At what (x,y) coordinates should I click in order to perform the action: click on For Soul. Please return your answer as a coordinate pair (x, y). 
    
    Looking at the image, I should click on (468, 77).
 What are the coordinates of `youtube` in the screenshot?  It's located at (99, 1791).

::::::::

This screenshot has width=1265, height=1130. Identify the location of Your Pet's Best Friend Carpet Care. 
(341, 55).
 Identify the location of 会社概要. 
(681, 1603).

::::::::

With the first line being the one containing "At what (x,y)" and the last line the one containing "What are the", transcribe exactly the lines above that fall in that range.

◆ **YOUR RESPONSE**
At what (x,y) coordinates should I click in order to perform the action: click on For Soul. Please return your answer as a coordinate pair (x, y). 
    
    Looking at the image, I should click on (468, 77).
 What are the coordinates of `youtube` in the screenshot?  It's located at (99, 1791).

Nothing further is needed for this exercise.